Here the due diligence will focus on how precisely the different elements of a company's technology infrastructure work together to execute the terms of a client agreement.

It also looks at how the overall IT processes work together to help the company operate smoothly. If every element combines to make things easier for people, this is a good outcome. If there are elements of the technology infrastructure that require more maintenance than they would require if they didn't exist, this is a problem.

Disaster/breach recovery protocols

This element of the due diligence process looks at the controls, protocols, and procedures a company uses when it encounters a data breach or other disaster event.

Has the company encountered a data breach before? If so, what steps did the company take to isolate threats, evaluate vulnerabilities, perform damage control, understand the causes of the breach, implement safeguards and preventive measures, incorporate training and new learning, and fortify its current systems?

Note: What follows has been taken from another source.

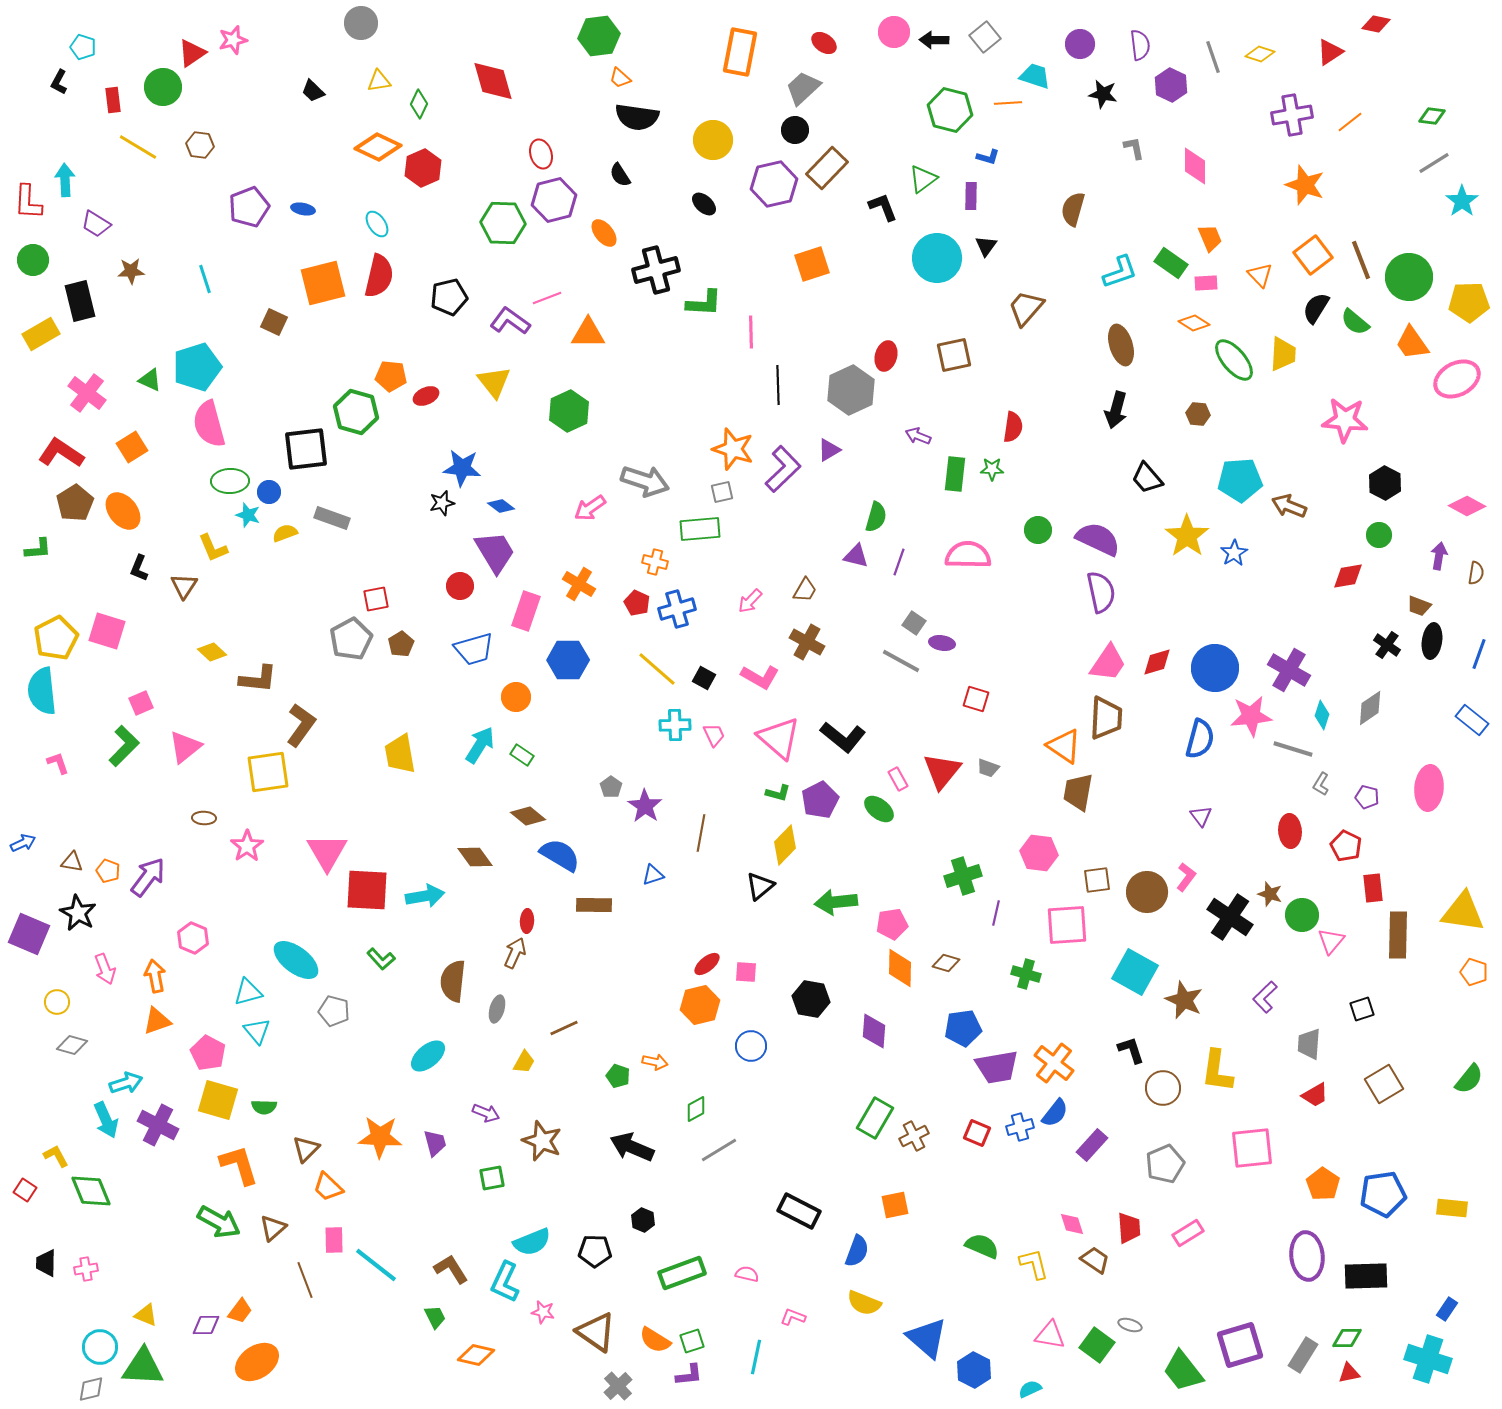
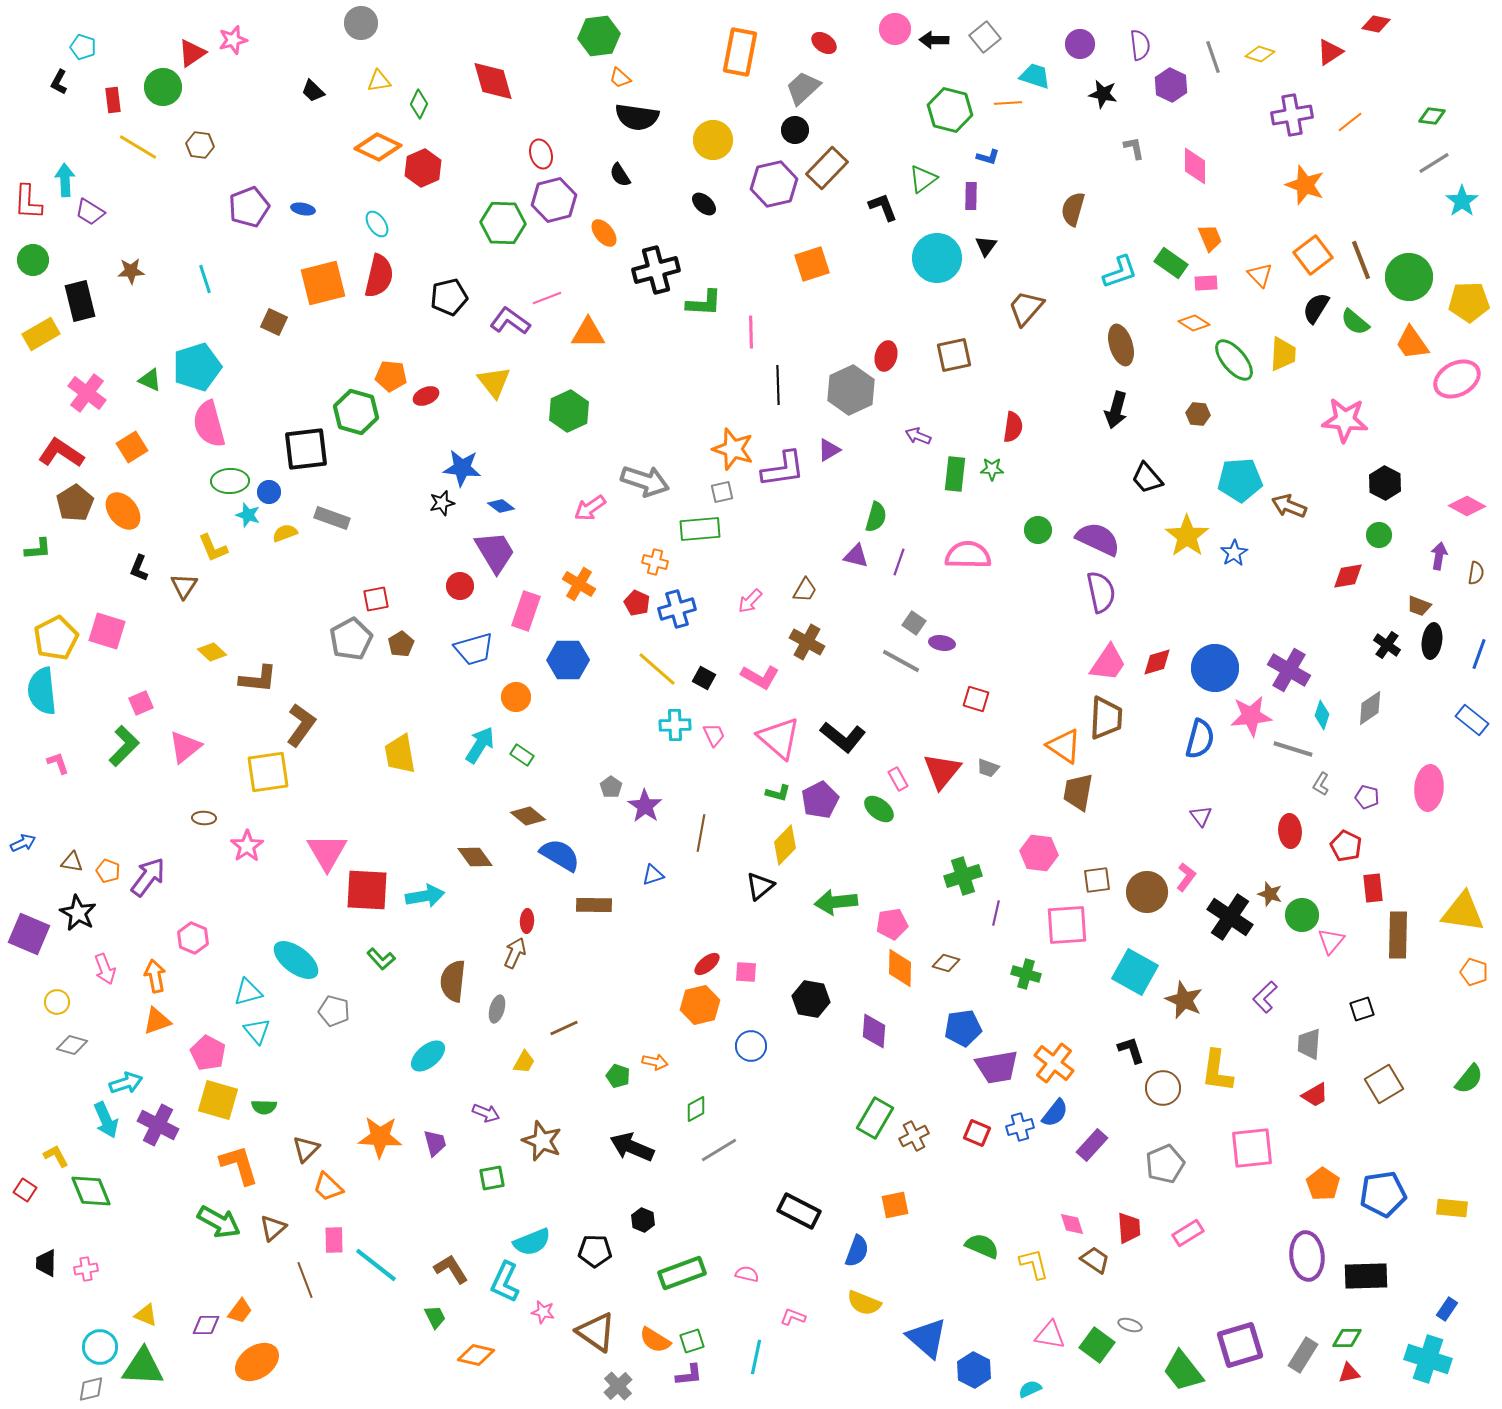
pink circle at (894, 32): moved 1 px right, 3 px up
purple trapezoid at (96, 224): moved 6 px left, 12 px up
purple L-shape at (783, 469): rotated 36 degrees clockwise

Does the company align with leading practices for breaches and data controls? Does it properly educate employees on best personal practices and policies for emails, privacy, and related vulnerabilities?

In-progress and future technology initiatives

Here the due diligence process looks at the company to determine how it is growing and adjusting relative to its industry, competitors, customer trends, and so on. Is the company devoting too much, too little, or just the right amount of attention and resources to future technology and new implementations or modifications to its infrastructure that are appropriate for growth?

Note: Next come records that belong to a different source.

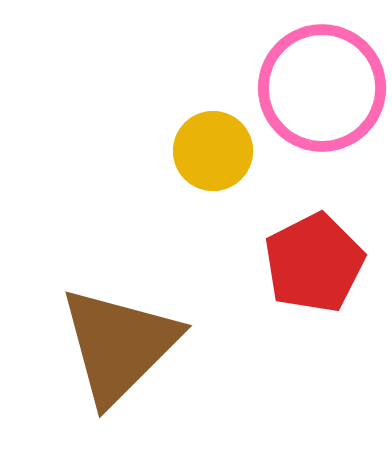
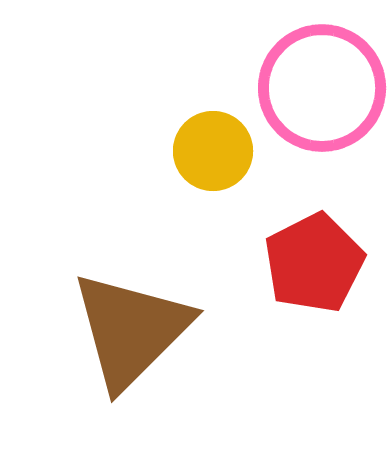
brown triangle: moved 12 px right, 15 px up
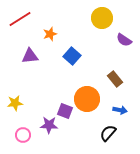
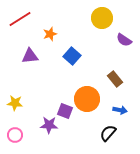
yellow star: rotated 14 degrees clockwise
pink circle: moved 8 px left
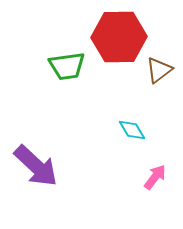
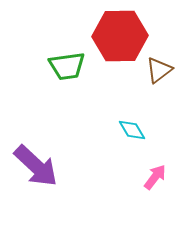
red hexagon: moved 1 px right, 1 px up
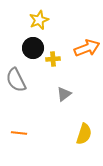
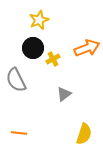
yellow cross: rotated 24 degrees counterclockwise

Is the company using outdated or inefficient processes, data storage protocols, information processing, and so on? Does its budget and spending reflect a healthy balance of technological maintenance and growth to accommodate customer changes?

Moreover, is the company adopting healthy data policies and controls as it grows and takes on new technology? Is it aligning its cybersecurity protocols with the market and responding to potential threats in a preemptive way with its growing tech infrastructure?

Data-management protocols

Here the due diligence is asking how the company manages, transmits, protects, utilizes, and modifies data to serve the interests of the client and facilitate healthy business growth.

Is customer data collected in an efficient way? How is it used to maintain and manage the customer relationship? What data is generated from the initial customer data, and how does this new data inform processes within the company to generate a meaningful product or service that can scale over time? Are there inefficiencies in how data is acquired, changed, stored, transmitted, and so on?

Cybersecurity tools, practices, and standards 

Due diligence will focus on the software, protocols, practices, and safeguards in place for cybersecurity and data loss prevention.

It will look in a comprehensive form at how security protocols are set up, how breaches are prevented, how human error interacts with technology systems and where vulnerabilities might occur and have occurred, and how employee training is managed to help align with best practices for data security, how client data is encrypted, stored, and transmitted safely, and so on.